Castori, coyote, puzzole, ghiottoni, volpi, orsi: la foresta boreale canadese ospita 85 specie di mammiferi, 130 di pesci e trecento di uccelli, molti dei quali migratori.
Ma quest’anno è stata devastata da incendi record, con più di diciotto milioni di ettari andati in fumo, un’area grande come la Tunisia.
Particelle di fumo
Langlois spiega che alcune specie finiscono facilmente in trappola, perché non sono in grado di volare o non sono sufficientemente veloci per sfuggire alle fiamme.
In alcune regioni, inoltre, gli incendi sono arrivati molto presto, nel corso della primavera, e non hanno lasciato scampo ai cuccioli.
Le conseguenze sono gravi anche per la fauna acquatica.
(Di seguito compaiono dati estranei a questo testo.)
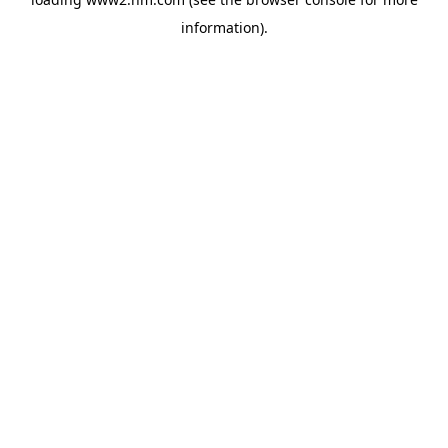
information)
.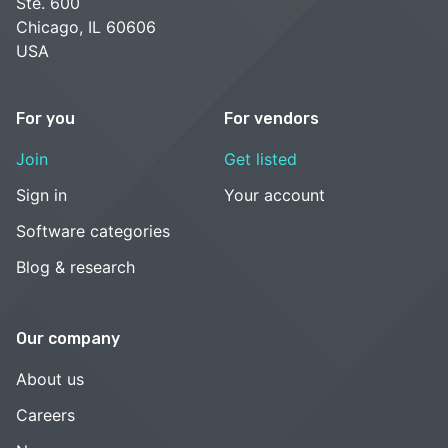
Ste. 600
Chicago, IL 60606
USA
For you
For vendors
Join
Get listed
Sign in
Your account
Software categories
Blog & research
Our company
About us
Careers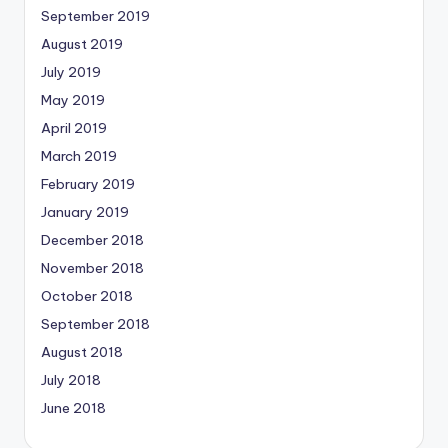
September 2019
August 2019
July 2019
May 2019
April 2019
March 2019
February 2019
January 2019
December 2018
November 2018
October 2018
September 2018
August 2018
July 2018
June 2018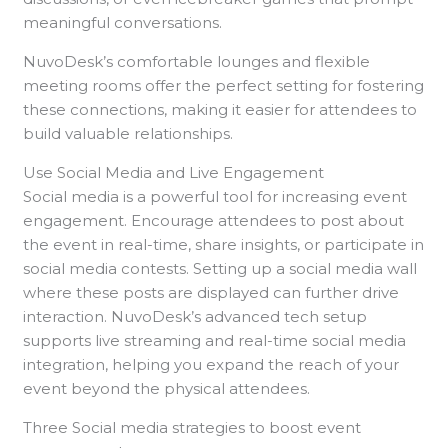
meaningful conversations.
NuvoDesk’s comfortable lounges and flexible
meeting rooms offer the perfect setting for fostering
these connections, making it easier for attendees to
build valuable relationships.
Use Social Media and Live Engagement
Social media is a powerful tool for increasing event
engagement. Encourage attendees to post about
the event in real-time, share insights, or participate in
social media contests. Setting up a social media wall
where these posts are displayed can further drive
interaction. NuvoDesk’s advanced tech setup
supports live streaming and real-time social media
integration, helping you expand the reach of your
event beyond the physical attendees.
Three Social media strategies to boost event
Oltre alla cenere che finisce nei laghi e nei fiumi, l’erosione del suolo causata dalla perdita di vegetazione altera la qualità dell’acqua.
“I laghi si riempiranno di alghe che riducono la presenza di ossigeno nell’acqua, con conseguenze negative per i pesci”, spiega Langlois.
La composizione chimica delle particelle di fumo degli incendi è diversa da quella di altre fonti d’inquinamento, come le emissioni delle automobili o degli impianti industriali.
Contiene infatti una percentuale maggiore di inquinanti a base di carbonio in varie forme chimiche, che spesso si depositano a centinaia di chilometri di distanza.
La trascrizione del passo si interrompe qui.